2025 has already been a busy year across the cyber landscape. New use cases for AI technologies continue to emerge almost daily throughout the market. Federal regulation and oversight initiatives have shifted dramatically, regarding national cyber security policy in the US. And all the while, cyber attack frequency remains persistent, across ransomware attacks, data theft and extortion, and socially engineered attacks; attacks now powered with AI enhanced persona-replication capabilities. All businesses today are exposed to far more emerging cyber threats than they are aware of, evolving at a faster pace than their network security providers can keep up with.
Despite this accelerating risk, cyber written premiums across the market are not growing at the same rate. By most marketwide measures, the take-up rate for SME businesses (< $20 Million revenue) hovers between 8-15%, even with all available underwriting solutions that exist, and an observably high-profit line of business. There are many perspectives on why this may be the case, but every explanation can be broadly stated under a single concept: the insurance industry simply does not fully trust ANY particular cyber model solution that exists today.

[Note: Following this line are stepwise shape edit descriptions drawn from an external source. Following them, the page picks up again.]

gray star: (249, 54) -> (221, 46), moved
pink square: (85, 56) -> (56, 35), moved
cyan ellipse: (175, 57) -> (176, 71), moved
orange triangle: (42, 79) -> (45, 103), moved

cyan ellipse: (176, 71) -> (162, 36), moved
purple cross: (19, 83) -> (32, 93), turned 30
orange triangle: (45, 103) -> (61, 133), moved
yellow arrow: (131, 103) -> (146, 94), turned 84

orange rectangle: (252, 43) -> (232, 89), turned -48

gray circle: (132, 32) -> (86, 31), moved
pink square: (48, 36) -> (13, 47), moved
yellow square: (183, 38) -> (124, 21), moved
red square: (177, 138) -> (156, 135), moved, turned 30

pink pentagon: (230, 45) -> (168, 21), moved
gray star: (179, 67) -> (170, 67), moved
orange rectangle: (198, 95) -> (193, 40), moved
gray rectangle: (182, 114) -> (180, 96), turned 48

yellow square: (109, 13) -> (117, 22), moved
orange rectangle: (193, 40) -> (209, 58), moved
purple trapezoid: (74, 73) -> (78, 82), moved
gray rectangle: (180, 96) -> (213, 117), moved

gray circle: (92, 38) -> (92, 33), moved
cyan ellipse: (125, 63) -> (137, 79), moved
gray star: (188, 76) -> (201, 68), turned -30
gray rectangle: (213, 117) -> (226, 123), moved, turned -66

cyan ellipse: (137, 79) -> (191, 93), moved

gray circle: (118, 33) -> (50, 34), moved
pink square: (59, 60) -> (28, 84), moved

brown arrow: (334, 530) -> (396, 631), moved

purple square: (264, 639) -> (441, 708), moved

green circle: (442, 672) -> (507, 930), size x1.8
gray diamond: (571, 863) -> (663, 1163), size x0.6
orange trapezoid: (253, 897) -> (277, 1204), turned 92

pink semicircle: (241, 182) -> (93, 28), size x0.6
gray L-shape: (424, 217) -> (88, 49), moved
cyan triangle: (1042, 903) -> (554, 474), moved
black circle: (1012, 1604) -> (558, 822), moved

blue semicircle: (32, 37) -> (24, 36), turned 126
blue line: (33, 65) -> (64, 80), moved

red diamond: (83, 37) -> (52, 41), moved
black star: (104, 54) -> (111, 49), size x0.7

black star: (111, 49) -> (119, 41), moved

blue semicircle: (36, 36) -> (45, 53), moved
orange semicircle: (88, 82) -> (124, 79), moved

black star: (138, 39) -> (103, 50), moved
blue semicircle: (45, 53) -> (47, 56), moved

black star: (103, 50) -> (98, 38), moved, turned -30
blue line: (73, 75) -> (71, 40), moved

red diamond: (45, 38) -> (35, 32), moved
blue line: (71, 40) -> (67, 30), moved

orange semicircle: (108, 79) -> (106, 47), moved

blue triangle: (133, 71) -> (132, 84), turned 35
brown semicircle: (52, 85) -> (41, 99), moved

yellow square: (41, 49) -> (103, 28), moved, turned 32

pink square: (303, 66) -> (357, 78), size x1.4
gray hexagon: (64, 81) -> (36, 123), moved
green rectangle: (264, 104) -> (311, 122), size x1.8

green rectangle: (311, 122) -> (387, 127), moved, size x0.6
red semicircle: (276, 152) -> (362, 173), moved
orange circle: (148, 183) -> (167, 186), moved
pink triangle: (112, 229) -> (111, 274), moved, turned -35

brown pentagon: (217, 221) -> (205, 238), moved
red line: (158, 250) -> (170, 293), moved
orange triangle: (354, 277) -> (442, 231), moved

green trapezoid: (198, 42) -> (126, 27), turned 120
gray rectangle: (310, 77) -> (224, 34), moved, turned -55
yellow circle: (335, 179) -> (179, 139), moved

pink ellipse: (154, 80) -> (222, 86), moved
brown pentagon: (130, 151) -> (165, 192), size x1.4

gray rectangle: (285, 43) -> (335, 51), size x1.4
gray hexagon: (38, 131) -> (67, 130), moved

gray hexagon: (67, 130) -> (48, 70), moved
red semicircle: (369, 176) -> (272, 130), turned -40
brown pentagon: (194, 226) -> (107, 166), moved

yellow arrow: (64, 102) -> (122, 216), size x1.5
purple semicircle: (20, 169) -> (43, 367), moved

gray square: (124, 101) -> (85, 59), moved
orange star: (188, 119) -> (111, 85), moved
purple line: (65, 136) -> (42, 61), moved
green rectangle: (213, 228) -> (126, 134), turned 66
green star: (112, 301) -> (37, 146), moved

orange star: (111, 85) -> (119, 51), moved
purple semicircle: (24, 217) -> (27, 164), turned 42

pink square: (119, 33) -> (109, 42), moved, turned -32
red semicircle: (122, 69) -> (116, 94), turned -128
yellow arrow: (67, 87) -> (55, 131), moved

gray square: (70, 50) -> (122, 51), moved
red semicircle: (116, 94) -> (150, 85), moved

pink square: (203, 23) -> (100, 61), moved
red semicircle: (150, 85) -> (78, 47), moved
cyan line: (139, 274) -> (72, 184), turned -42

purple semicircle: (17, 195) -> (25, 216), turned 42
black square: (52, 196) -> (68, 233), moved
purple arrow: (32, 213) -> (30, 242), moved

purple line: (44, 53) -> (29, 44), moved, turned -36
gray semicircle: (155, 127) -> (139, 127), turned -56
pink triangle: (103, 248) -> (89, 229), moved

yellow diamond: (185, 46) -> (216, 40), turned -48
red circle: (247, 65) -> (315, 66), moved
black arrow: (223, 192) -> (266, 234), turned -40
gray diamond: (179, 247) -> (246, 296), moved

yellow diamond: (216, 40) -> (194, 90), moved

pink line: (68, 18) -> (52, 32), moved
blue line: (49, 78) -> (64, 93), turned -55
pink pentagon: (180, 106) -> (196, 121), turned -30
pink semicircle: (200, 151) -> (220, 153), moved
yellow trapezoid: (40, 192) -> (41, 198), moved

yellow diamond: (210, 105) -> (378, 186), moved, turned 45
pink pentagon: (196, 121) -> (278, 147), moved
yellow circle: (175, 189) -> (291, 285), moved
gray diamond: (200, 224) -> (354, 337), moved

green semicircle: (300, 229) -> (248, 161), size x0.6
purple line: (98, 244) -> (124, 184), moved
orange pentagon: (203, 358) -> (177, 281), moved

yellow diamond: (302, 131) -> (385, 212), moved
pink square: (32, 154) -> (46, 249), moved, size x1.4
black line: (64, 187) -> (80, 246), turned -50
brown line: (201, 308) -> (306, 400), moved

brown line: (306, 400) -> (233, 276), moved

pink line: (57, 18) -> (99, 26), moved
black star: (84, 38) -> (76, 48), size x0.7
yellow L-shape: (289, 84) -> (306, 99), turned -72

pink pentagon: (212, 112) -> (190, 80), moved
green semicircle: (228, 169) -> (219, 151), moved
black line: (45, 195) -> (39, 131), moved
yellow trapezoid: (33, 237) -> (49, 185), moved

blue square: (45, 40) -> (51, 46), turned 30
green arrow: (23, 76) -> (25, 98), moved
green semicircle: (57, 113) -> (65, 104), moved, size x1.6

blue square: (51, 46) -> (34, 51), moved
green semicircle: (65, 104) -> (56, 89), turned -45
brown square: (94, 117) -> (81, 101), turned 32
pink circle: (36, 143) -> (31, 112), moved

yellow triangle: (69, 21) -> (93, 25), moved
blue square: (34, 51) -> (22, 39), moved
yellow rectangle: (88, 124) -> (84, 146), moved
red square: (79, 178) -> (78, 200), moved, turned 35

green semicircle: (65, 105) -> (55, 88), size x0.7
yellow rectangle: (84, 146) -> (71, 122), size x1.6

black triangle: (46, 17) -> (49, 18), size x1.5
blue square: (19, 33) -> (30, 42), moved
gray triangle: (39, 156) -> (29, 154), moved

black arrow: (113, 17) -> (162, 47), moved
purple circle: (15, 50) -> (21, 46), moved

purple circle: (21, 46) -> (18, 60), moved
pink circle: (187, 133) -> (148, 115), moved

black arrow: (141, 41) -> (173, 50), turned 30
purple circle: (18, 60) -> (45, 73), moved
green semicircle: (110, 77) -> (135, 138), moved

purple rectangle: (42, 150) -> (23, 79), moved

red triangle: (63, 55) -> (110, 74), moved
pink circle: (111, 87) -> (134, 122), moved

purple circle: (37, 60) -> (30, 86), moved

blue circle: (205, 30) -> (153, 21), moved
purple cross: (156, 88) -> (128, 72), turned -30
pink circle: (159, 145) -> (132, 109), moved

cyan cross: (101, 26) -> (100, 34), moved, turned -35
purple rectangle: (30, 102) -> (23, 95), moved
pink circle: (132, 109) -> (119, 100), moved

Guy Carpenter (GC) and Guidewire Cyence (Cyence) are highly cognizant of this reality. In the spirit of encouraging greater “trust” across the insurance market — that Cyber is in fact a modellable and profitable line of insurance business — GC and Cyence have now collaborated on construction of a 2025 US Cyber Market Industry Exposure Database (IED) with accompanying Industry Loss Curve (ILC). The findings of this work are founded upon GC CyberExplorer® Datalake exposure data and Cyence Model version 7 stochastic loss output. Results arepresented in the linked whitepaper 2025 US Cyber Industry Exposure Database and Loss Curve.
The whitepaper will firstly provide a broad range of cyber market industry metrics:
- 2025 projected industry loss ratios
- Estimates of exposed business counts, average take-up rates by segment, and total estimated written premiums
- Shape and composition of tail curves across the exposed industry, including listed cloud provider and software packages which present the most widespread threats
But beyond the suite of stats provided in this document: the true impetus behind this paper is to make the methodology and construction behind the IED fully transparent to the audience, in every facet. The paper will present overall findings in the main Executive Summary, and then proceed to walk readers through each of 7 stages of IED construction, with associated statistical detail.
In this approach, Cyence and GC are hoping not only to spark new conversations, methodology commentary, new debates and feedback; but to ultimately establish the market’s trust in the results being presented. Every cyber portfolio manager is guaranteed to have their own opinion on the legitimacy of this (or any) market IED: but, given that the construction blueprints are laid bare, the only decisions remaining for the reader will be to agree or disagree with the parameter selections made.
GC and Cyence believe that the cyber insurance market has extraordinary potential for expansion, if the market at large can begin to gain comfort and unify around the technical solutions available. We hope that this paper will contribute to that effort – thank you for reading!